Facing up to scientific discovery

A  few years ago I was doing some research for a talk I was due to give on science and religion when I cam across a sermon delivered by a London vicar at his church’s annual harvest thanksgiving service in 1885. The following passage struck me particularly:

“Today you see in this church apples and pears, carrots and potatoes, wheat and barley. They are the fruits of the harvest, for which we offer thanks to Almighty God. God, in His mercy, works great miracles, and in His kindness clothes us and feeds us.

But there are other miracles. We have the railways, which take us at previously unimaginable speeds to places we could never have known, over great bridges and viaducts which defy nature. There is iron and steel. There are great machines, which work mysteriously and mightily. These are all miracles as well, and miracles which perhaps will touch the people of this city much more than the ploughshare and the sheaths of corn. And some will say they are not God’s miracles at all, but the miracles wrought by our scientists and engineers.
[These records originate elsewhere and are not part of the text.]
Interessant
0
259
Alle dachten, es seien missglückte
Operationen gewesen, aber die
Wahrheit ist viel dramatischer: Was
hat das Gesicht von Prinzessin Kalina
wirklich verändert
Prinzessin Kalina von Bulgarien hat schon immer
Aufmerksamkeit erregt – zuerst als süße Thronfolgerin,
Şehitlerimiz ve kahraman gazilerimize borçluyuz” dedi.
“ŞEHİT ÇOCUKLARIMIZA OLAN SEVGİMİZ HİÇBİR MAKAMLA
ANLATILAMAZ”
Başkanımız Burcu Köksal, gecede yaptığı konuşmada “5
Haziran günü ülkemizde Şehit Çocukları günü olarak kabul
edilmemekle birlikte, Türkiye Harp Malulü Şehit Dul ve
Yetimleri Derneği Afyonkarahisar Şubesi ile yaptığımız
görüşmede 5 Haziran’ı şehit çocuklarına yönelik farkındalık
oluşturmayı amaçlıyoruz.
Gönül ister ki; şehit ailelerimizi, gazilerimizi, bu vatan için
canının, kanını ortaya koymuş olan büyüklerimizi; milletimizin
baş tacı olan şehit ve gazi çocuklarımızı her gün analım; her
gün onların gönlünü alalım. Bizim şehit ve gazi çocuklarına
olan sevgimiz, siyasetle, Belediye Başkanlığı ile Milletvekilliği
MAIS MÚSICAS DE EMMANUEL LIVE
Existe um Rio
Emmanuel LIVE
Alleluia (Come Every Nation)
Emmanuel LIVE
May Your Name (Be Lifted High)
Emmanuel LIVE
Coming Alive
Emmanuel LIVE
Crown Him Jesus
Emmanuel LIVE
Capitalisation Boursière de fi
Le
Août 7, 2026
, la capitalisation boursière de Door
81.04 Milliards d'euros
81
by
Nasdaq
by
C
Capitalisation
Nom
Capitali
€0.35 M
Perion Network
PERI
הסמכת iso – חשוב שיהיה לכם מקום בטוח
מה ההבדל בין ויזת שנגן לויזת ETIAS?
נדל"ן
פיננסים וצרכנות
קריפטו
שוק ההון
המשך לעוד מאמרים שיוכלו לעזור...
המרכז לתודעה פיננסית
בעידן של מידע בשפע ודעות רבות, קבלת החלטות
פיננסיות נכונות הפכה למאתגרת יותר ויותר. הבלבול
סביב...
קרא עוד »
In this church we say weekly that God became man. Others say and think that, with our factories and our industry, man has become God.”

Leaving aside the particular religious frame of reference which informed the sermon, throughout the periods of scientific and technological progress in human history there has always been an undercurrent also of suspicion and fear, and the gnawing worry that overcoming what we thought were laws of nature cannot be done without punishment of some sort for our arrogance. And such thoughts have not always been without foundation – as medical progress was pursued, for example, in the Nazis’ barbaric human experiments, or as chemical or biological weapons unleashed by irresponsible and cruel warlords wiped out communities.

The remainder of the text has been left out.